High database load causing app performance issues
Incident Report for Close
Postmortem

Close sincerely apologizes for the interruption of our service. We take the stability of our platform very seriously. Below is an explanation of what happened and how we will prevent another such interruption from occurring. 

Impact

Between 13:40 and 16:55 UTC on Wednesday September 28, 2024 the Close App and API experienced degraded performance. Some users may have noticed the App UI & API responding sluggishly.

Concurrently, between 14:33 and 19:30 UTC background task processing inside of the Close app was disrupted. During this time Workflows and Email sending may not have occurred on schedule.

Root Cause and Resolution

At 13:14 UTC on Wednesday September 28, 2024 Close Engineering deployed an updated version of our browser application. A bug in this new version caused a large increase of impactful requests to be sent to our back end system. By 14:00 UTC the number of additional requests had grown such that our back end database was overloaded causing poor application performance. 

Close Engineering was able to revert the change to our browser application by 14:51 UTC. While waiting for all of our clients’ browsers to update to the fixed version of our app Close Engineering undertook several steps to reduce the load on our overloaded database between 14:30 UTC and 17:00 UTC.

Disruption during this time also degraded our ability to collect runtime metrics on our background task processing system. This caused the background task processing system to think that it was not under load and to scale down. Close Engineering fixed the issue with metrics gathering by 18:20 UTC. At which point background task processing returned to normal operation.

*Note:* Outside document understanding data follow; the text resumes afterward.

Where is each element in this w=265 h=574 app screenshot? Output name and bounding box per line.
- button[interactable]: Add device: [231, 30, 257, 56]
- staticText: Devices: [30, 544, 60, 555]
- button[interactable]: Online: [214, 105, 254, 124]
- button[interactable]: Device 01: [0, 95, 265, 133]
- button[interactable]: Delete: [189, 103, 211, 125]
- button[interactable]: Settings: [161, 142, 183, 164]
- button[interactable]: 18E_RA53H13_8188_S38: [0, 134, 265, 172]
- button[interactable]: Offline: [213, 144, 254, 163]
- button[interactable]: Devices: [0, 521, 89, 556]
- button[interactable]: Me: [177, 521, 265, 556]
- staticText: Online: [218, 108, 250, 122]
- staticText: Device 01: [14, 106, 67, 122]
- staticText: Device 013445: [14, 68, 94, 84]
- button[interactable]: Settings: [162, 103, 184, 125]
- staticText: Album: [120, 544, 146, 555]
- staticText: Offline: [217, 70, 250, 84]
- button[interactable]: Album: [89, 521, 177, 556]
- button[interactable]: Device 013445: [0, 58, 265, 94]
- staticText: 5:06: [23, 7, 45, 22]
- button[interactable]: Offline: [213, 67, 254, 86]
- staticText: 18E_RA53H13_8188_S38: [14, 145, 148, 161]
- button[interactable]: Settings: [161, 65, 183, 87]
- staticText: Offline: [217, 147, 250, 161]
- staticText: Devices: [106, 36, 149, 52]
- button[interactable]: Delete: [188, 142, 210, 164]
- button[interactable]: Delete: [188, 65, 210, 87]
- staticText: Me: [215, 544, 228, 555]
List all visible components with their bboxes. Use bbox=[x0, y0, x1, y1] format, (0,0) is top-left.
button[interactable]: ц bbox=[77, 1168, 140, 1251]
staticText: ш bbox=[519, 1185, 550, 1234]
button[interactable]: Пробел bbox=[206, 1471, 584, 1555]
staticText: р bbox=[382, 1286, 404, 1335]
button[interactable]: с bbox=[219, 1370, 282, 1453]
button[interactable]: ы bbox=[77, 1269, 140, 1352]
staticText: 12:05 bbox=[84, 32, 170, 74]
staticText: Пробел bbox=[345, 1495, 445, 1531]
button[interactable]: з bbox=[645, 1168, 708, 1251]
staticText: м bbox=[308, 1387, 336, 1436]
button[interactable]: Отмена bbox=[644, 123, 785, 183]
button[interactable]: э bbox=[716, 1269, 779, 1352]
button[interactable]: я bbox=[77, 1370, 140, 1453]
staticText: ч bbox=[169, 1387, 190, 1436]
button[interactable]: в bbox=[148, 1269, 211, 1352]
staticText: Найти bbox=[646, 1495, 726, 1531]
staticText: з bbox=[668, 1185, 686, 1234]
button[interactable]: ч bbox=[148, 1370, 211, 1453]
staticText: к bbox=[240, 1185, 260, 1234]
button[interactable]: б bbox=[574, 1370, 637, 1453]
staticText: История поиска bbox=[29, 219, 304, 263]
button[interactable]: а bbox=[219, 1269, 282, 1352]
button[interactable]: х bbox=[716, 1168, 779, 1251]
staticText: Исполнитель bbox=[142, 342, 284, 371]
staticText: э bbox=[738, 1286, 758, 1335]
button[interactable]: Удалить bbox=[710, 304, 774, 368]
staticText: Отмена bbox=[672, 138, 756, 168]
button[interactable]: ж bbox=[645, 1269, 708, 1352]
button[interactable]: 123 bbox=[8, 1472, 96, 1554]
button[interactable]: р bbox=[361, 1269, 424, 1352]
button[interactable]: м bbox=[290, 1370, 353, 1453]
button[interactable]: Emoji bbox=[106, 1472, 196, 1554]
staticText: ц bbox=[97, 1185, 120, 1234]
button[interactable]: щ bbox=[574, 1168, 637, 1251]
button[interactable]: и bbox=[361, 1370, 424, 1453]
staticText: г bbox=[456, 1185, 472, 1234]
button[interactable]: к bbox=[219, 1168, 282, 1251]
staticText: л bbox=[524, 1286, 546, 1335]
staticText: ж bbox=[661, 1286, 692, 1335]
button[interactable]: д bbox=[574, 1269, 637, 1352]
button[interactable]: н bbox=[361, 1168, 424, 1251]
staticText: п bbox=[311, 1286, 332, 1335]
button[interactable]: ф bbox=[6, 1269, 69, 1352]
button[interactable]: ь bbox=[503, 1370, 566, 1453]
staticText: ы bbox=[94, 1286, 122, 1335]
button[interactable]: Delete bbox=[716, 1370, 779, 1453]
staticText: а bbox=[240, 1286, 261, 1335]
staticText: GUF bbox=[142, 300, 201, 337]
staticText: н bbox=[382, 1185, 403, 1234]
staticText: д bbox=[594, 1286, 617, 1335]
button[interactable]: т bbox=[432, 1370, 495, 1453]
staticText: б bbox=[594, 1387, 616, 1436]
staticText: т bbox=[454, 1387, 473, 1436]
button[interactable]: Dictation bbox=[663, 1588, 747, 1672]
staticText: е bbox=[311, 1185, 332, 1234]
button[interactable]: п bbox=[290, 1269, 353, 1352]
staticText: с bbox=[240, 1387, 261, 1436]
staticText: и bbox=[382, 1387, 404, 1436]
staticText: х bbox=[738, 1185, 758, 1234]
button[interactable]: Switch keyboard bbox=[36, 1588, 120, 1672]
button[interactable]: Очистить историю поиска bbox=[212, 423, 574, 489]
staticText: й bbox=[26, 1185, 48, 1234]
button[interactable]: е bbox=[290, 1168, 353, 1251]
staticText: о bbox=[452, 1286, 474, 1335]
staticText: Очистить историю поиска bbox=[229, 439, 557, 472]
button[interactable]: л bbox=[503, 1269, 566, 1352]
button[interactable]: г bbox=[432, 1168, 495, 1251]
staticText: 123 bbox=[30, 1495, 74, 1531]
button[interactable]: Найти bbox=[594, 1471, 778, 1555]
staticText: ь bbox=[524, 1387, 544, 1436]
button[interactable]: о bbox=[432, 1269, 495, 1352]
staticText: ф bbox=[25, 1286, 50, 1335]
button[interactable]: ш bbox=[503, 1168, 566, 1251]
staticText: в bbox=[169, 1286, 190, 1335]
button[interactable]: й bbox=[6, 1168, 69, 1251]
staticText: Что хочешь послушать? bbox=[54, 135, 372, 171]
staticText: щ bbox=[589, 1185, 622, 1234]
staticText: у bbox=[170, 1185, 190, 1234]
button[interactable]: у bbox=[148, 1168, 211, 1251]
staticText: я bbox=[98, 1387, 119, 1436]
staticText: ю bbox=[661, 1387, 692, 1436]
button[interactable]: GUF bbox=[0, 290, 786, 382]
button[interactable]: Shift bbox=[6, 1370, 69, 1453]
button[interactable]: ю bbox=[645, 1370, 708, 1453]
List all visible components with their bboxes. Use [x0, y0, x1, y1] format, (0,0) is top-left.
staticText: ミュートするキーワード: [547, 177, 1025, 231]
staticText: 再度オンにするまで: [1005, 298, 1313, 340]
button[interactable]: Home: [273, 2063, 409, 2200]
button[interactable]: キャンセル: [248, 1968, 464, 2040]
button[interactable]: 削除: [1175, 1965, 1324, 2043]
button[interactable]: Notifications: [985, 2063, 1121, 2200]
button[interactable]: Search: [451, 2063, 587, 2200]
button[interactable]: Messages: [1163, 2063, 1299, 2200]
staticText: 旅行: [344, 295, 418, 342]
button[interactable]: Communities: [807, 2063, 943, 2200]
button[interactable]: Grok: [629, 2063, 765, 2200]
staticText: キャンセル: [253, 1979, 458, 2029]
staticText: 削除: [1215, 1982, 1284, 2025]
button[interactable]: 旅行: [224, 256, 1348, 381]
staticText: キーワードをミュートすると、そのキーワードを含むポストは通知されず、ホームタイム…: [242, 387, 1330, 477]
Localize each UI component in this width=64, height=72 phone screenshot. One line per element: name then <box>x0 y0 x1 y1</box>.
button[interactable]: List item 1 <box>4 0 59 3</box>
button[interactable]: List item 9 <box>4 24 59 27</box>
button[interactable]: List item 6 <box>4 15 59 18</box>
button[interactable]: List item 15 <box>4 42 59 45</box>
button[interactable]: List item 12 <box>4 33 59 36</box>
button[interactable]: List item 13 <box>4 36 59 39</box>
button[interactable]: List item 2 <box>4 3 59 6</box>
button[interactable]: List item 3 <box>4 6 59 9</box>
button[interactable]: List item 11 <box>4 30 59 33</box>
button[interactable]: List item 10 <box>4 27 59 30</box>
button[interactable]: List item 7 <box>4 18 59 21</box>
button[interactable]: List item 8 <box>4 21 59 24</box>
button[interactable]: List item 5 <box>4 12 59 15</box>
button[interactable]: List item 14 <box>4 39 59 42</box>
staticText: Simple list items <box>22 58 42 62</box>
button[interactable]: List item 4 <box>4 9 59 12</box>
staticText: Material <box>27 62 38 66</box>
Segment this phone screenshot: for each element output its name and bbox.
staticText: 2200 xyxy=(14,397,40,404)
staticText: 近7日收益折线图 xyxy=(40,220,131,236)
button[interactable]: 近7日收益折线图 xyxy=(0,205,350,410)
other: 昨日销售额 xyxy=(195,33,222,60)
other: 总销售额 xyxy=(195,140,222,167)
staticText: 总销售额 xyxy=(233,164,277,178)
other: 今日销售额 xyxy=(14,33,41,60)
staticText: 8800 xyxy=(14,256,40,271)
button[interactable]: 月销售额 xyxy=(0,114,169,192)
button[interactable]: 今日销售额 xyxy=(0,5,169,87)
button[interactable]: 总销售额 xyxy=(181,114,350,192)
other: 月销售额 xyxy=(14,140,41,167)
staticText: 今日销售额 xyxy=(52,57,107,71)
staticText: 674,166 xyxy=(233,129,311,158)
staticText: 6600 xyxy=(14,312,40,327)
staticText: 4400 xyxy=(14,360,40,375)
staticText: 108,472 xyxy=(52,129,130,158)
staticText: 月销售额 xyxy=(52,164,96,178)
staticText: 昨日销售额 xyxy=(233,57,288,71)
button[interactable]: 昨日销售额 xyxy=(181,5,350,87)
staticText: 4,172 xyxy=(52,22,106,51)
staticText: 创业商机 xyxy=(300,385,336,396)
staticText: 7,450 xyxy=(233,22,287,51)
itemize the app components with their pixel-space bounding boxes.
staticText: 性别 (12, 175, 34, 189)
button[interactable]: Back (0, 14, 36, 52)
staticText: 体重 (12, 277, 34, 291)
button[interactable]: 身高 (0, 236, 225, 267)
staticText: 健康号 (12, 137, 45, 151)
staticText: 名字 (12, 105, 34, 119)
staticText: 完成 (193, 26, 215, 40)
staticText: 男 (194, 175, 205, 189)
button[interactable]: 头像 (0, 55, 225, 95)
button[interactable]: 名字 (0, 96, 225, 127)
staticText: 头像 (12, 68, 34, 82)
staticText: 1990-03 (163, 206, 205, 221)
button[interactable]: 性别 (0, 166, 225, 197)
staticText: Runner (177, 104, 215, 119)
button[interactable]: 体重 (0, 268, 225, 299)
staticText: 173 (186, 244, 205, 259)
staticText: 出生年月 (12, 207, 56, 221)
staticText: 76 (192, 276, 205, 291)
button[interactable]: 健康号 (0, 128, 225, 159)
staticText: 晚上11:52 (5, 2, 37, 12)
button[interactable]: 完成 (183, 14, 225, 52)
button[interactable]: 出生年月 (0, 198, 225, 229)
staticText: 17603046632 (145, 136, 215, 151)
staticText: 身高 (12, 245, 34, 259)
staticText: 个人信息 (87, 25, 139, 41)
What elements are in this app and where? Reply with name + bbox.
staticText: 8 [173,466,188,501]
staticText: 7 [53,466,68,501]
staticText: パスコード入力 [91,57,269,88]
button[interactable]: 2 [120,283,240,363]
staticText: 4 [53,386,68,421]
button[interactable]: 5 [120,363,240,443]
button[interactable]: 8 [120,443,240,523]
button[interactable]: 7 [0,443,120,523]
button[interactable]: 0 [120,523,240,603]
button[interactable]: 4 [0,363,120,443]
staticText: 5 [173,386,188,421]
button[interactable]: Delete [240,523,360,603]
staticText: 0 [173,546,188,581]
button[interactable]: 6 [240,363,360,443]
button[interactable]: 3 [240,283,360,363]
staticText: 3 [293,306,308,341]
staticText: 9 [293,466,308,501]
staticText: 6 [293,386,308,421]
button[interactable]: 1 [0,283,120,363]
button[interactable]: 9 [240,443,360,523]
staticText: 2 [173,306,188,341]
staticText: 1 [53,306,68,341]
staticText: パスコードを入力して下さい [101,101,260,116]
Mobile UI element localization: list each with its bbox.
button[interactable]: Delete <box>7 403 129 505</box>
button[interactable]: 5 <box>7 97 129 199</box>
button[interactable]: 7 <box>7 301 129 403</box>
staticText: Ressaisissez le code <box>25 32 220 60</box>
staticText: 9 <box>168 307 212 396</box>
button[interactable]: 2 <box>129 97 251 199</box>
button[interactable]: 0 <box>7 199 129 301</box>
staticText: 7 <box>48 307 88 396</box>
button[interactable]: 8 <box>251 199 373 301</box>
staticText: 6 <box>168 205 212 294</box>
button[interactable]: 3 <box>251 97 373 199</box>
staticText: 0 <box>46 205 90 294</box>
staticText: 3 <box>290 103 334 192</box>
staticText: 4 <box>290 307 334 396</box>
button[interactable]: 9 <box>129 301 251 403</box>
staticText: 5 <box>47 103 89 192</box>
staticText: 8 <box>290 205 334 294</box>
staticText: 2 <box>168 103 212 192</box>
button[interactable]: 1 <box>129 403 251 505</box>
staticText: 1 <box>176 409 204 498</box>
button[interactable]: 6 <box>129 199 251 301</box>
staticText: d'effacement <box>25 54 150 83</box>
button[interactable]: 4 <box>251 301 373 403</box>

To prevent another incident like the from occurring Close Engineering will audit our growing data stores for opportunities to better distribute load and prevent the database from becoming overloaded. We will also implement a training regimen for our incident responders to ensure more timely and consistent communication during future incidents.

Timeline

  • 13:14 UTC - Close Engineering deploys an updated version of our browser application
  • 13:59 UTC - Close Engineering is alerted to degraded performance of our system
  • 14:30 UTC - Close Engineering identifies our back end database as overloaded
  • 14:30 UTC - Close Engineering begins load shedding operations to preserve system performance
  • 14:33 UTC - Disruption to background task processing begins
  • 14:51 UTC - Close Engineering reverts the change to our browser application
  • 17:31 UTC - Close Engineering begins to undo load shedding to restore normal operation
  • 18:20 UTC - Close Engineering begins manual operations to restore background task processing.
  • 18:50 UTC - The back end database becomes overloaded once more
  • 19:30 UTC - Close Engineering scales up the back end database
  • 19:30 UTC - Background task processing returns to normal. All Close systems are functioning normally
Posted Sep 26, 2024 - 14:00 PDT

Resolved
This incident has been resolved.
Posted Sep 25, 2024 - 12:52 PDT
Update
The Close app is functioning normally. Some background task processing may be delayed. We are continuing to monitor for further issues.
Posted Sep 25, 2024 - 12:12 PDT
Update
We are continuing to monitor for any further issues.
Posted Sep 25, 2024 - 12:11 PDT
Update
The Close app is functioning normally. Some background task processing may be delayed. We are continuing to monitor for further issues.
Posted Sep 25, 2024 - 12:05 PDT
Update
We are continuing to monitor for any further issues.
Posted Sep 25, 2024 - 11:53 PDT
Monitoring
A fix has been implemented and we are monitoring the results.
Posted Sep 25, 2024 - 11:31 PDT
Update
The app is recovering and we are continuing to monitor the situation. Some background tasks could still be delayed.
Posted Sep 25, 2024 - 11:28 PDT
Investigating
We are currently investigating this issue
Posted Sep 25, 2024 - 07:40 PDT
This incident affected: Application UI, API, Search (Indexing), and Email (Sending).